■ Try it: Every line below that includes the word "Hedi" needs to be copied.
···
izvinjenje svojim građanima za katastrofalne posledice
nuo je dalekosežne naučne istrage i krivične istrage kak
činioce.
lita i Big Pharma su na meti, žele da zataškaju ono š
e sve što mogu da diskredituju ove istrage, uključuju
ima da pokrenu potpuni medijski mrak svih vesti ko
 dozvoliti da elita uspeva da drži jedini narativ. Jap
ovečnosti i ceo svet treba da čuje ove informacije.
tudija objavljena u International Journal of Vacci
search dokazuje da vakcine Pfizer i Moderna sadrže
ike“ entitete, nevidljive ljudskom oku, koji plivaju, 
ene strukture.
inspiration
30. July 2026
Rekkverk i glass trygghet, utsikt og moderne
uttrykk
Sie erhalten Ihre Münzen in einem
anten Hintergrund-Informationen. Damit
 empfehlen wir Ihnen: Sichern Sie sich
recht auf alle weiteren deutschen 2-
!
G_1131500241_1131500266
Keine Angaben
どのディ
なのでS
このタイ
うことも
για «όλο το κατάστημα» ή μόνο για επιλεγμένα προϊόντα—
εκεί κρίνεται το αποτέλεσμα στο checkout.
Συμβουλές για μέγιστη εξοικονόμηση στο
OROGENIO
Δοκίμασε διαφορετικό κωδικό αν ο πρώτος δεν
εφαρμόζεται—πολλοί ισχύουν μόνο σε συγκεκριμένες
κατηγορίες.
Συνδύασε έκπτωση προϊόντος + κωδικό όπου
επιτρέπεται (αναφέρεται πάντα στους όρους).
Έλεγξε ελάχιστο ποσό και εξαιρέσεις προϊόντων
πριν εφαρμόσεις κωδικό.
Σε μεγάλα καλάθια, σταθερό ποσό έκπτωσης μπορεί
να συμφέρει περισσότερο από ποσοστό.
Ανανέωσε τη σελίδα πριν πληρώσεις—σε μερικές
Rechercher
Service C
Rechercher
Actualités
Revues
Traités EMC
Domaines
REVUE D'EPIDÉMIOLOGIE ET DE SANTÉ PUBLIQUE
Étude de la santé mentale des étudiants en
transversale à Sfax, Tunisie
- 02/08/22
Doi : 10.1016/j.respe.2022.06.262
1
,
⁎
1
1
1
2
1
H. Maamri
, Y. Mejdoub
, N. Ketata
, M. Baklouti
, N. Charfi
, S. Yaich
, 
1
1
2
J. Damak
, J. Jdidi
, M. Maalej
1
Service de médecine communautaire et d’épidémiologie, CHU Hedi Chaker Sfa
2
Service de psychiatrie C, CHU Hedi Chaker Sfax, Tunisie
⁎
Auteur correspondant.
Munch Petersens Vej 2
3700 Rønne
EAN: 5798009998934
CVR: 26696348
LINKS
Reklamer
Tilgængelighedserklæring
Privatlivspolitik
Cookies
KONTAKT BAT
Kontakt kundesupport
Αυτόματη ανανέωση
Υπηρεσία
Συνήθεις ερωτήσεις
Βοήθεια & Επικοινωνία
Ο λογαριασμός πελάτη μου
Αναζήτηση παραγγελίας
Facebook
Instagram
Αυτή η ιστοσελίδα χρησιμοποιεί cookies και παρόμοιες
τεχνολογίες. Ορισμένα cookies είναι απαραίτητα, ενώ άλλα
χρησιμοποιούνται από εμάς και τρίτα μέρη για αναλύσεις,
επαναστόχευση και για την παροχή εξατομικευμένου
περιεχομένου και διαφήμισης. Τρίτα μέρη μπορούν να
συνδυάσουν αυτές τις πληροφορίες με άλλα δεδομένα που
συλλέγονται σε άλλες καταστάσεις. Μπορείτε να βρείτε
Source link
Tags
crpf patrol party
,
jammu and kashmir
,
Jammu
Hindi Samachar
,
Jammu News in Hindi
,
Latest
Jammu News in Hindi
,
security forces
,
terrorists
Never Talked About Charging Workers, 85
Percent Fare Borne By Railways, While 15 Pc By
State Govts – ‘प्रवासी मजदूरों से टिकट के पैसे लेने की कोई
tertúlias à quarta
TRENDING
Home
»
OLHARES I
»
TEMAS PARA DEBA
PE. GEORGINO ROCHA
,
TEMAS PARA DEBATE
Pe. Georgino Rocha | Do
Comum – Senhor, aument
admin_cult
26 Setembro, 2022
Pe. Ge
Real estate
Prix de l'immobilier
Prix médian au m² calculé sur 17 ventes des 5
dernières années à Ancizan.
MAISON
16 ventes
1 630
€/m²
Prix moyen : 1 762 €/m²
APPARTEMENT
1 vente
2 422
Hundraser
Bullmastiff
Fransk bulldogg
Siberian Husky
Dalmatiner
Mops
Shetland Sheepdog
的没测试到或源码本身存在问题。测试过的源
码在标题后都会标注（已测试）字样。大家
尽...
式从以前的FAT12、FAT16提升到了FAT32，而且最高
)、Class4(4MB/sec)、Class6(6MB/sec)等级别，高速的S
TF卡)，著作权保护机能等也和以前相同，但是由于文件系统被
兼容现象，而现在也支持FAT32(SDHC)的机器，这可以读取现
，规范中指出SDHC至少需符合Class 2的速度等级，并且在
···
■ Response below:
Service de médecine communautaire et d’épidémiologie, CHU Hedi Chaker Sfa
Service de psychiatrie C, CHU Hedi Chaker Sfax, Tunisie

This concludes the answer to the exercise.